At the show we met a lot of retail buyers, big and small and collected many business cards and went home with lots of feedback. Then I started emailing them all to follow up.
I started by pitching the product, what it is and what it does. We received a contact list of attendees from the show, which is so valuable and I used Linkedin. I sent email, after email, I sent about 50 emails a day. I often wondered should I pick up the phone and call but then I got nervous I may get rejected and so I continued to send more email. I quickly realized, that I wasn’t speaking the buyer’s language and that’s why no one was writing me back.
I lacked explaining the problem that HANG-O-MATIC solved. I only talked about what it did and because of that, no one responded. My email came across as cold and spam like everyone else. Retail Buyers get pitched all day long with people and their products. I didn’t want to be insane and keep writing the same pitch. If you keep saying the same thing and not getting a result, something has to change. I knew it was my pitch and therefore I learned how to make it better. I spent most of time looking at others products on Facebook and their Facebook ads and learned what I had to do. I had to mention the problem that a customer would have and this problem had to be relatable to the person who was reading my email and would have this problem themselves and how our product the HANG-O-MATIC would solve it. I also included what the store currently offers and what value the HANG-O-MATIC would add to their profitability of the store. Soon after that the emails were trickling back in and retail buyers started requesting samples after samples.
Here’s a quick sample and please keep your emails short. Mine is 150 words.
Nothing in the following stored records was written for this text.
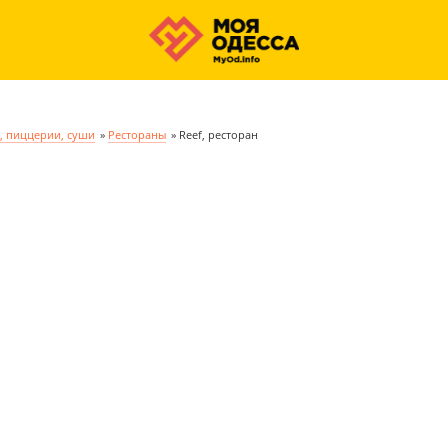
, пиццерии, суши
»
Рестораны
»
Reef, ресторан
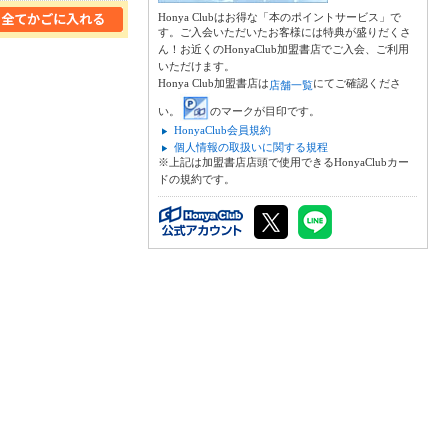
Honya Clubはお得な「本のポイントサービス」で
す。ご入会いただいたお客様には特典が盛りだくさ
ん！お近くのHonyaClub加盟書店でご入会、ご利用
いただけます。
Honya Club加盟書店は
にてご確認くださ
店舗一覧
い。
のマークが目印です。
HonyaClub会員規約
個人情報の取扱いに関する規程
※上記は加盟書店店頭で使用できるHonyaClubカー
ドの規約です。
Step 1 – Introduce yourself and company. Keep it short
Step 2 – Briefly mention the problem they may have experienced
Step 3 – Share what your product does and add credibility such as sales and/or distribution if you have it plus MSRP. Adding awards in my opinion is not necessary because the customer buying it won’t know that. Retail buyers just want to know how it is selling and making money.
Step 4 – Appeal to Buyers. Describe potential growth in sales. Regardless of what your product is, the buyer will always want to know that you are logistically capable of working with a large retailer and that you can make them a lot of money. Remember, the point of this email is to show how you can help them. Please avoid saying things like it’s a billion dollar industry.
I usually like to end with step 4 because I want to leave an opportunity for a future conversation. I want to make sure they are interested kind of like saving some info for a 2nd date. However if you want to add everything at ones then add Step 5
Step 5 – Provide Cost, minimums and your lead time.
Now when it comes to contacting Buyers, personally I am not afraid to contact as many as I can. I didn’t email all at the same time, but I did email a lot one at a time. The hardest part about contacting buyers, is there are SO many, how would I know which one is the right one that buys for the department that I want my product to be in. In my eyes, emailing each one was the only way. I finally had to stop when a buyer from a store wrote me back within minutes, saying she’s received it 10 times and to please stop emailing any ones.
Here’s an example of my pitch:
“Hi [buyer name],
My name is [your name] and I’m the owner of [your company name]. I think you would agree [problem]. We sell
I’ve attached a photo of our best-selling items for your reference.”
Please let me know if you can point me in the right direction and introduce me to the buyer that handles the picture hanging area, I would love to send them a sample for consideration.
Keep the story short and get straight to the point. Don’t write a long story about yourself or your company history. Have your website name in the signature. DO NOT say things like For More information please visit my website. All the information you want them to have should be included in your pitch and since you’re website is in the signature then they will see it.
If you’re a New Company
If you’re a new company and haven’t sold in retail stores yet and don’t have credibility then I suggest not to pitch Big Box Retailers until you can prove the concept. Buyers want to bring in products they know will sell, so they will be very hesitant to try something that isn’t already showing some traction. If you’re a Shark Tank viewer like I am then you have noticed that the companies without any “proof of concept” have the hardest time convincing the investor! It’s worth putting in the hustle upfront to get whatever it is you need to get the buyer to say yes.
With that said start by pitching to smaller retailers or mom & pop- shop and online retailers like The Grommet. They are more willing to try new products since they’ll only be purchasing a few units per store. Even if you sell 10 units, it’s still a sale and you have new customers and will grow from there.